### [Supplied data]
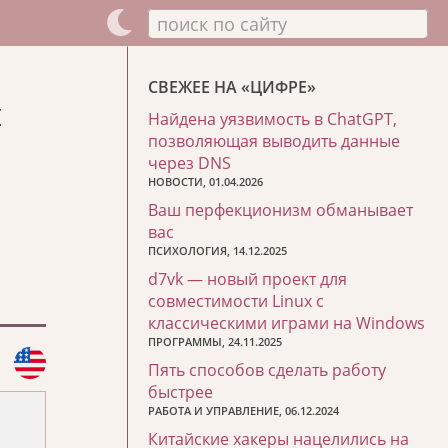
поиск по сайту
СВЕЖЕЕ НА «ЦИФРЕ»
ы
Найдена уязвимость в ChatGPT,
позволяющая выводить данные
через DNS
НОВОСТИ, 01.04.2026
Ваш перфекционизм обманывает
вас
ПСИХОЛОГИЯ, 14.12.2025
d7vk — новый проект для
совместимости Linux с
классическими играми на Windows
ПРОГРАММЫ, 24.11.2025
Пять способов сделать работу
быстрее
РАБОТА И УПРАВЛЕНИЕ, 06.12.2024
Китайские хакеры нацелились на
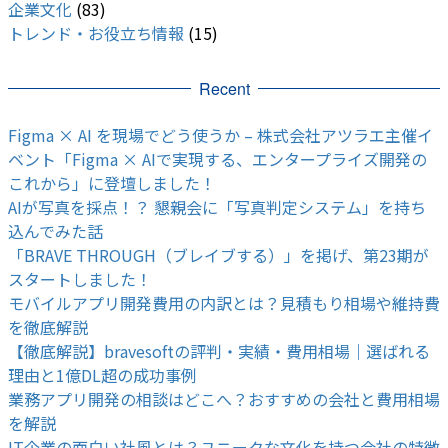
企業文化
(83)
トレンド・お役立ち情報
(15)
Recent
Figma × AI を現場でどう使うか – 株式会社アツラエ主催イ
ベント「Figma × AIで実現する、エンタープライズ開発の
これから」に登壇しました！
AIが写真を採点！？ 懇親会に「写真判定システム」を持ち
込んでみた話
「BRAVE THROUGH（ブレイブする）」を掲げ、第23期が
スタートしました！
モバイルアプリ開発費用の内訳とは？見積もり相場や維持費
を徹底解説
【徹底解説】bravesoftの評判・実績・費用相場｜選ばれる
理由と1億DL超の成功事例
業務アプリ開発の相談はどこへ？おすすめの会社と費用相場
を解説
IT企業の面白い社風とは？ユニークな文化を持つ会社の特徴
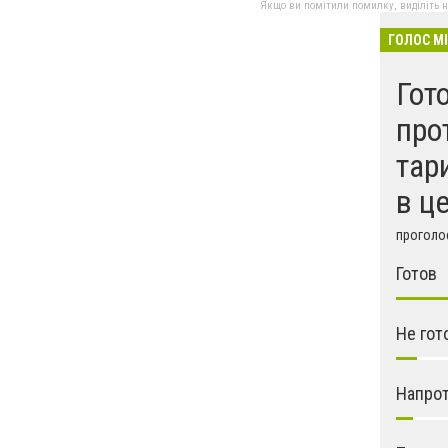
Якщо ви помітили помилку, виділіть нео
ГОЛОС М
Гот
про
тар
в ц
проголос
Готов
Не гот
Напрот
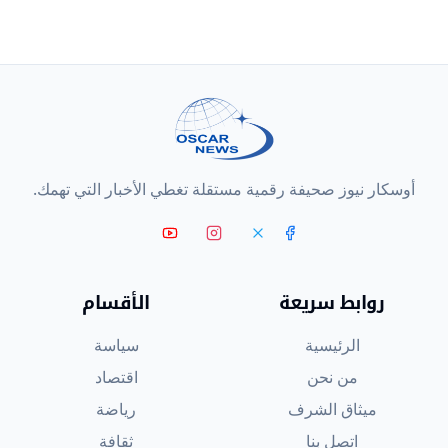
أوسكار نيوز صحيفة رقمية مستقلة تغطي الأخبار التي تهمك.
روابط سريعة
الأقسام
الرئيسية
سياسة
من نحن
اقتصاد
ميثاق الشرف
رياضة
اتصل بنا
ثقافة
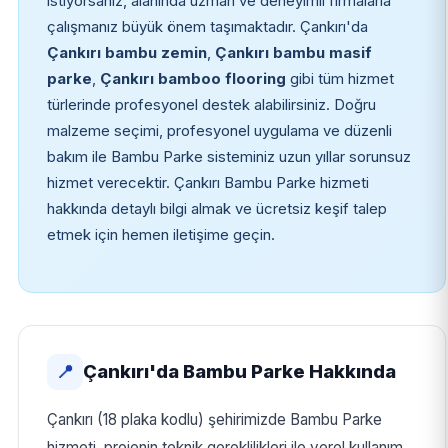
istiyorsanız, alanında uzman ve deneyimli firmalarla
çalışmanız büyük önem taşımaktadır. Çankırı'da
Çankırı bambu zemin
,
Çankırı bambu masif
parke
,
Çankırı bamboo flooring
gibi tüm hizmet
türlerinde profesyonel destek alabilirsiniz. Doğru
malzeme seçimi, profesyonel uygulama ve düzenli
bakım ile Bambu Parke sisteminiz uzun yıllar sorunsuz
hizmet verecektir. Çankırı Bambu Parke hizmeti
hakkında detaylı bilgi almak ve ücretsiz keşif talep
etmek için hemen iletişime geçin.
Çankırı'da Bambu Parke Hakkında
📍
Çankırı (18 plaka kodlu) şehirimizde Bambu Parke
hizmeti, projenin teknik gereklilikleri ile yerel kullanım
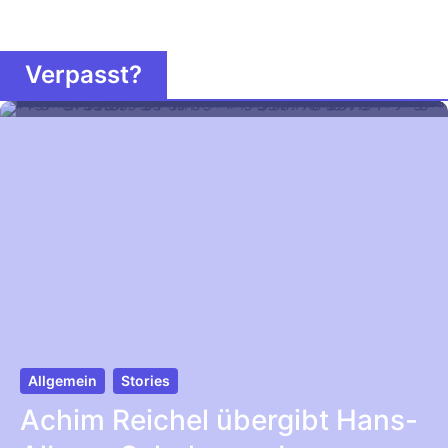
Verpasst?
Allgemein
Stories
Achim Reichel übergibt Hans-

### [Work required]
Copy each line of the listing that holds the word "profesyonel".

### [Solution for this task]
türlerinde profesyonel destek alabilirsiniz. Doğru
malzeme seçimi, profesyonel uygulama ve düzenli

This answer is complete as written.